The task:
Reproduce the listing below from the line with "hiện nay, bởi" to the line with "Oczywiście! Rękawy do pieczenia świetnie", both lines included, character for character, minus any pictures.

*** Begin section ***

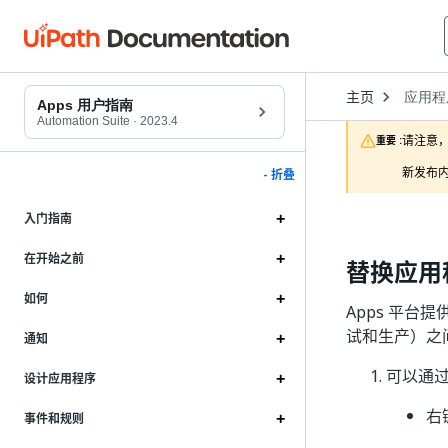
Open
主页
应用程
Dropd
Apps 用户指南
to
Automation Suite
·
2023.4
choose
请注意，
重要 :
product
新发布内
- 折叠
入门指南
在开始之前
替换应用
如何
Apps 平
试和生产）之
通知
可以通
设计应用程序
右
事件和规则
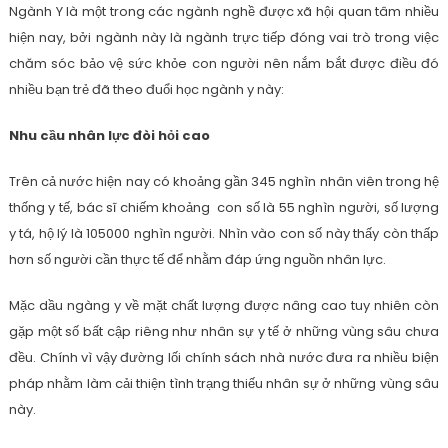
Ngành Y là một trong các ngành nghề được xã hội quan tâm nhiều
hiện nay, bởi ngành này là ngành trực tiếp đóng vai trò trong việc
chăm sóc bảo vệ sức khỏe con người nên nắm bắt được điều đó
nhiều bạn trẻ đã theo đuổi học ngành y này:
Nhu cầu nhân lực đòi hỏi cao
Trên cả nước hiện nay có khoảng gần 345 nghìn nhân viên trong hệ
thống y tế, bác sĩ chiếm khoảng con số là 55 nghìn người, số lượng
y tá, hộ lý là 105000 nghìn người. Nhìn vào con số này thấy còn thấp
hơn số người cần thực tế để nhằm đáp ứng nguồn nhân lực.
Mặc dầu ngàng y về mặt chất lượng được nâng cao tuy nhiên còn
gặp một số bất cập riêng như nhân sự y tế ở những vùng sâu chưa
đều. Chính vì vậy đường lối chính sách nhà nước đưa ra nhiều biện
pháp nhằm làm cải thiện tình trạng thiếu nhân sự ở những vùng sâu
này.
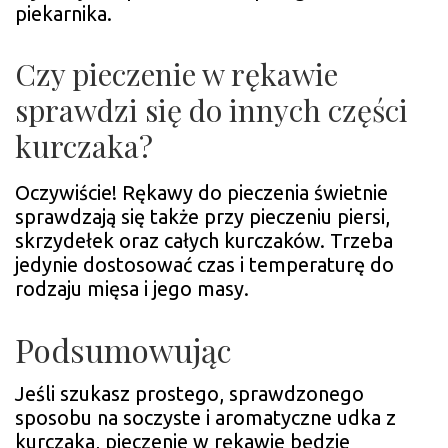
piekarnika.
Czy pieczenie w rękawie
sprawdzi się do innych części
kurczaka?
Oczywiście! Rękawy do pieczenia świetnie
sprawdzają się także przy pieczeniu piersi,
skrzydełek oraz całych kurczaków. Trzeba
jedynie dostosować czas i temperaturę do
rodzaju mięsa i jego masy.
Podsumowując
Jeśli szukasz prostego, sprawdzonego
sposobu na soczyste i aromatyczne udka z
kurczaka, pieczenie w rękawie będzie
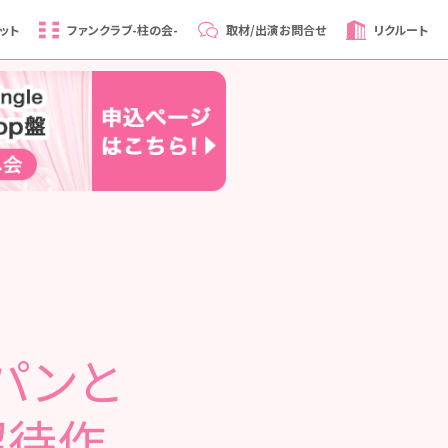
ット
ファンクラブ
-柱の会-
取材/出演
お問合せ
リクルート
パンと
招待作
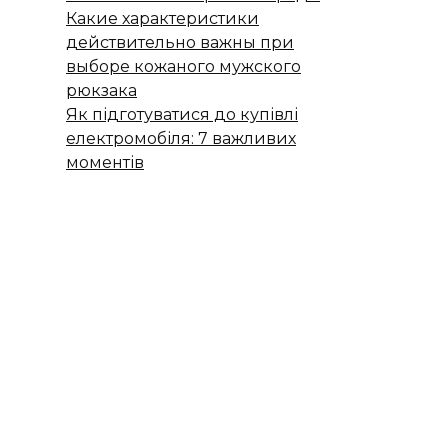
Какие характеристики
действительно важны при
выборе кожаного мужского
рюкзака
Як підготуватися до купівлі
електромобіля: 7 важливих
моментів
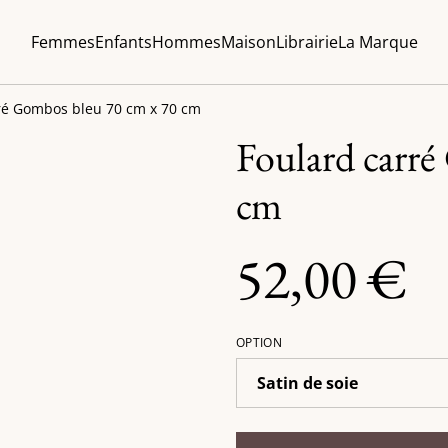
Femmes
Enfants
Hommes
Maison
Librairie
La Marque
ré Gombos bleu 70 cm x 70 cm
Foulard carr
cm
52,00 €
OPTION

*** End section ***

Output below:
hiện nay, bởi ngành này là ngành trực tiếp đóng vai trò trong việc
chăm sóc bảo vệ sức khỏe con người nên nắm bắt được điều đó
nhiều bạn trẻ đã theo đuổi học ngành y này:
Nhu cầu nhân lực đòi hỏi cao
Trên cả nước hiện nay có khoảng gần 345 nghìn nhân viên trong hệ
thống y tế, bác sĩ chiếm khoảng con số là 55 nghìn người, số lượng
y tá, hộ lý là 105000 nghìn người. Nhìn vào con số này thấy còn thấp
hơn số người cần thực tế để nhằm đáp ứng nguồn nhân lực.
Mặc dầu ngàng y về mặt chất lượng được nâng cao tuy nhiên còn
gặp một số bất cập riêng như nhân sự y tế ở những vùng sâu chưa
đều. Chính vì vậy đường lối chính sách nhà nước đưa ra nhiều biện
pháp nhằm làm cải thiện tình trạng thiếu nhân sự ở những vùng sâu
này.
piekarnika.
Czy pieczenie w rękawie
sprawdzi się do innych części
kurczaka?
Oczywiście! Rękawy do pieczenia świetnie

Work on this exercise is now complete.